Bush, who will turn 77 next week, said he is “more interested in fishing with my granddads than the earned-income tax credit or these kinds of issues.”
“I was there (the presidency) at a very interesting time, and I hope it will be said that we did our best, that we had faith, that we showed respect for the office of the presidency itself, and that we helped, with a wonderful team, to make the world a little bit safer,” he said Mrs. Bush, dressed in a bright pink suit and her trademark double strand of pearls, told the audience she still labors to improve family literacy, a cause she first began to champion 21 years ago. The Barbara Bush Family Literacy Foundation has distributed $9 million in grants to 285 literacy programs in 44 states, including several in Massachusetts. “George and I are ... trying to give back a little of the much that we’ve been given. We’re trying very hard to be ‘points of light,’ ” said Mrs. Bush, in reference to her husband’s presidential pledge to honor organizations and individuals working on behalf of their communities.

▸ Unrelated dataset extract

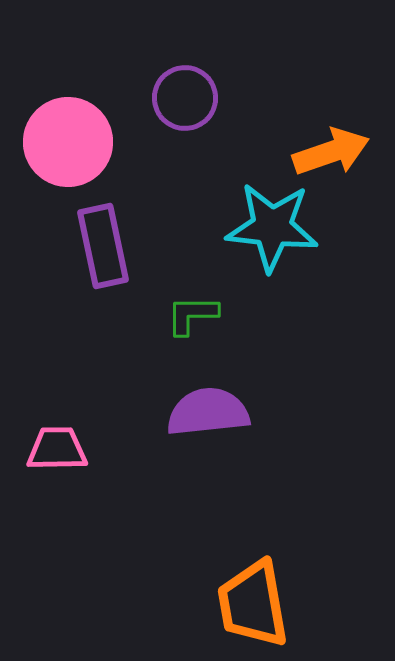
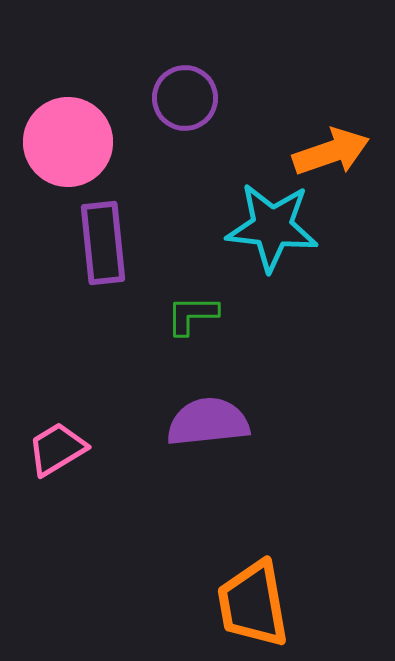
purple rectangle: moved 3 px up; rotated 6 degrees clockwise
purple semicircle: moved 10 px down
pink trapezoid: rotated 30 degrees counterclockwise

Audience members, who gave the Bushes several standing ovations during the hourlong event, were delighted with the “down-to-earth” couple, as one Lowell resident described them. “I can’t tell you how much I have missed having these people in public, in the public eye,” said Antonia Merritt of Lowell.
“It’s great to have them back here, and with President Bush in the White House. It’s great.” “They’re wonderful people,” said state Rep. Carol eleven, a Republican from Chelmsford, who recalled a trip to the couple’s Kennebunkport, Maine, summer home during the campaign in 1988. “There are no airs about them.” Before the speeches, the couple attended a private reception with sponsors and benefactors at the DoubleTree Hotel. The event was sponsored by the Celebrity Forum, a privately run arm of MCC that focuses on fundraising and promoting the college.
Secretary of State Colin Powell spoke at the forum last year, and Walter Cronkite addressed the inaugural forum in 1999. “In planning tonight’s event we learned that George and Barbara Bush receive numerous requests to be featured speakers,” college President Carole Cowan said during her introduction. “I am extremely pleased and honored that the Middlesex Community College Celebrity Forum was the only engagement they accepted.”